Grafitis contra las drogas en la antigua nave de la Renfe
Fue una experiencia que se realizó por vez primera el año pasado: alumnos de ESO del Instituto de Enseñanza Secundaria de Puçol se sumaban a la campaña contra la droga mediante la realización de grafitis alusivos al tema en un lugar muy visitado de la población; en 2004 fue en una de las paredes de acceso al Parque Ribelles, el pasado martes, 24 de mayo, la antigua nave de la Renfe fue el lugar elegido para estas pintadas.
La iniciativa del concejal de juventud, Salvador Claramunt, es una apuesta por ''respetar la libertad creativa de los jóvenes y, al mismo tiempo, animarles a que la canalicen hacia temas de interés social y formativo''.
Tras organizar un concurso de dibujo entre los alumnos de 4º de ESO, fueron elegidos los cuatro diseños ganadores que, durante dos días, fueron trasladados a las paredes de la Renfe, una labor que para algunos ha supuesto en primer lugar un aliciente tan sencillo como salir de clase: ''estamos dos días sin aparecer por el instituto, eso ya anima a cualquiera a participar'', confesaba con cierto rubor Elena Grau.
Pero hay mucho más, sobre todo para Alba Moreno, que piensa estudiar arte el próximo curso, y aquéllos que ya habían participado el año pasado en la experiencia: ''nos gustó mucho, por eso quería repetir y creo que la experiencia merece la pena, además puede ayudar a algunos compañeros a pensárselo antes de meterse en la droga''.

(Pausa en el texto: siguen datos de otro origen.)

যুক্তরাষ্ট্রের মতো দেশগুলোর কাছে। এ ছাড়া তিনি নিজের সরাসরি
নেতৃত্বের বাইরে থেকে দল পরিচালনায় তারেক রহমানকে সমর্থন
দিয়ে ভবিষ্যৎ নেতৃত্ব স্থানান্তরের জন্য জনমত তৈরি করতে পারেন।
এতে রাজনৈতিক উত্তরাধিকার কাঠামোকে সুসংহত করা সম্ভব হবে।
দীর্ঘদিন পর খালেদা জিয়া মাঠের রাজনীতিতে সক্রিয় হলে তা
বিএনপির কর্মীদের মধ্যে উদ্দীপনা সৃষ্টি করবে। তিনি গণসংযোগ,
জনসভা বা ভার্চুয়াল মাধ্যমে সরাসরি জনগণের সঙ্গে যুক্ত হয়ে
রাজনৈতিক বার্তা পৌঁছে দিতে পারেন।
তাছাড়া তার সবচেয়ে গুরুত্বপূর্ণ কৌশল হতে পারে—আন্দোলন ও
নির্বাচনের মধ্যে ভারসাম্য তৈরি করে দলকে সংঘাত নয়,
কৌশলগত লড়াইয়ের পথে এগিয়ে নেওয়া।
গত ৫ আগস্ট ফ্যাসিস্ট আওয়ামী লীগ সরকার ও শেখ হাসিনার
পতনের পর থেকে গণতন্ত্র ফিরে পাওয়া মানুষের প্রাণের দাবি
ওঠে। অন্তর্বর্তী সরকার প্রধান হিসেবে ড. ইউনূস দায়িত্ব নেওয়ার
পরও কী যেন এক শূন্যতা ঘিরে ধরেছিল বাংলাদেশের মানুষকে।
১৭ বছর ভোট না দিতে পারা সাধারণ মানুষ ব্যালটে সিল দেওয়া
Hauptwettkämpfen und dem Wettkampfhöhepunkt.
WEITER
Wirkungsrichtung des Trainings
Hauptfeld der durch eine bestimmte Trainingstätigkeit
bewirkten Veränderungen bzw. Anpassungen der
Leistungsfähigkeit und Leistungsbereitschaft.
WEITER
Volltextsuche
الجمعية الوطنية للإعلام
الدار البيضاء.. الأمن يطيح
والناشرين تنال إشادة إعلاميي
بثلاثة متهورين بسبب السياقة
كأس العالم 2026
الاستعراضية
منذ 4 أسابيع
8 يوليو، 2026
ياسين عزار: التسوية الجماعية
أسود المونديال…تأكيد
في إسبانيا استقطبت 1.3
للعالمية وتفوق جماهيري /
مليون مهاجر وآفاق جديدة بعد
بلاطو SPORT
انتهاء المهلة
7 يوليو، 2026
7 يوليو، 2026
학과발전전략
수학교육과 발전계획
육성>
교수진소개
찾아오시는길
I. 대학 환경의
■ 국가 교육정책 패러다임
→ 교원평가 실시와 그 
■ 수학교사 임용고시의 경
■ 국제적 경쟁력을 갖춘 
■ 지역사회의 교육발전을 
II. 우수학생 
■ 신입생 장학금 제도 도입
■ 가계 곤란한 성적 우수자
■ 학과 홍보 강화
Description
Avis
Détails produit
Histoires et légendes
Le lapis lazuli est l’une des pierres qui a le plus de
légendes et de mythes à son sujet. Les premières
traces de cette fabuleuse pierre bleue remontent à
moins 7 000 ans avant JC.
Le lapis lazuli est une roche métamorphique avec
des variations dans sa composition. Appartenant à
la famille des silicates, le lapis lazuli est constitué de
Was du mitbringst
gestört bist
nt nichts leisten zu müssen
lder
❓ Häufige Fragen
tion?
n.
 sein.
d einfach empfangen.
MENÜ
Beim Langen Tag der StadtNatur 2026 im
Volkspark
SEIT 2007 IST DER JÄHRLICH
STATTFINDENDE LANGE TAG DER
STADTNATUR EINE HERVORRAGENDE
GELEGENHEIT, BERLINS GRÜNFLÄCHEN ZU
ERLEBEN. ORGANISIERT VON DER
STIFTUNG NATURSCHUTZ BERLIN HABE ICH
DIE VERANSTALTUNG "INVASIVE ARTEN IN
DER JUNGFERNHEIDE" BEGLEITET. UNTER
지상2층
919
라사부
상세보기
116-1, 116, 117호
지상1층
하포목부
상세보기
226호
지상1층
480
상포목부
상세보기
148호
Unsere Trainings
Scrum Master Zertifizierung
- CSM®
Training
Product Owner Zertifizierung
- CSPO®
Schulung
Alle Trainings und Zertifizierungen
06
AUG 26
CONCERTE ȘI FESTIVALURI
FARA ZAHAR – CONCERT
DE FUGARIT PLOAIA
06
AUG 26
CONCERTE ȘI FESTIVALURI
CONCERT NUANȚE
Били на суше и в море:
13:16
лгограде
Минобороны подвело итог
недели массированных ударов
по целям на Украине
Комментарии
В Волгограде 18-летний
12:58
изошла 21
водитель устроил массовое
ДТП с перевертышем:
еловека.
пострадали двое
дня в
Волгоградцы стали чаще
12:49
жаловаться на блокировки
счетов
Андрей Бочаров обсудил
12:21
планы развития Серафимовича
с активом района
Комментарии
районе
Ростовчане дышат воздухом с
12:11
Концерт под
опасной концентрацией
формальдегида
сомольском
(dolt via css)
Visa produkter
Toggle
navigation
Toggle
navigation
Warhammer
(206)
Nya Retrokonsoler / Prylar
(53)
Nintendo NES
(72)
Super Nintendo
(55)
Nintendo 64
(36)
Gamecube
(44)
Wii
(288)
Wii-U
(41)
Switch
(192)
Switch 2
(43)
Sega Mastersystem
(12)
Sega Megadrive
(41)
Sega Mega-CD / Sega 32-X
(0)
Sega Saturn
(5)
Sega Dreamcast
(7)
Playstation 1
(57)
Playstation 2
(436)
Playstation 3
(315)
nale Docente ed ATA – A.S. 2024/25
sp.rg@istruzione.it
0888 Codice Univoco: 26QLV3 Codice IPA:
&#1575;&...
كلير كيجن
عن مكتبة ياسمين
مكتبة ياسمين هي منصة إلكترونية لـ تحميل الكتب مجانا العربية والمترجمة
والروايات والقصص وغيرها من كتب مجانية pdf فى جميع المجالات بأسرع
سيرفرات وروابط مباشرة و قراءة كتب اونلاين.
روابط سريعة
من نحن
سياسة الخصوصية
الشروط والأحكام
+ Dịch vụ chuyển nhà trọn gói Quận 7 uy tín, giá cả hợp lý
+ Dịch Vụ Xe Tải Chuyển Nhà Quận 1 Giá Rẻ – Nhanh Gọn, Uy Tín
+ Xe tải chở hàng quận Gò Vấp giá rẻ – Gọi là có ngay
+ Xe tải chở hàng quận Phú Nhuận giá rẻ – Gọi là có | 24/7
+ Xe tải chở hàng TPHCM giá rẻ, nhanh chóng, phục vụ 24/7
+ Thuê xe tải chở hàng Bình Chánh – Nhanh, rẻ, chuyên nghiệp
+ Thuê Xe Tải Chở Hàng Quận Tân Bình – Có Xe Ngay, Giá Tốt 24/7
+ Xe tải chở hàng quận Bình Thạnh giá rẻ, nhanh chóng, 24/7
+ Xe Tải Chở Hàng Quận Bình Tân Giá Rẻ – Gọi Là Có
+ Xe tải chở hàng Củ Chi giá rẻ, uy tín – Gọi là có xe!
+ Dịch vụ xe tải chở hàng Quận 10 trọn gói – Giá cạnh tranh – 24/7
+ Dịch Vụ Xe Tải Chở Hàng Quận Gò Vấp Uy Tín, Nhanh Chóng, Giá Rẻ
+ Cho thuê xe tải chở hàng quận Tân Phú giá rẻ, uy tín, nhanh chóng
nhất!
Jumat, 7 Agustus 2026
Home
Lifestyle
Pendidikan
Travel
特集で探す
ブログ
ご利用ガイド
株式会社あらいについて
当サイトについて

Que el profesor encargado de plástica, José Manuel, también tenga en cuenta este esfuerzo es otro de los valores añadidos, como reconoce Nora González: ''aunque hemos ido a veces a museos, no tiene nada que ver con una experiencia en la que tú eres el protagonista, en la que te esfuerzas... y si además eso sirve para subir nota, pues mucho mejor''.
Para que la fiesta fuera completa, además de la pintura, los alumnos pudieron disfrutar de la música en directo, ya que Eros Rojas se ocupó de llevar el equipo necesario para amenizar las largas y calurosas horas de trabajo. Aunque satisfecho de la experiencia y, sobre todo, del mensaje que transmiten las pintadas, Eros admite que hacerlo así, a la luz del día, sin ningún peligro, le quita alguno de los alicientes: ''alguna vez he hecho pintadas, pero han sido de noche y temiendo que te puedan pillar. Si es consentida no hay riesgo y el riesgo es uno de los alicientes para pintar grafitis. Aunque el más importante es, sin duda, dejar un mensaje claro, que todo el mundo pueda ver''.
Y ese mensaje ahora está muy claro en todas las paredes de la antigua nave de la Renfe: no a las drogas.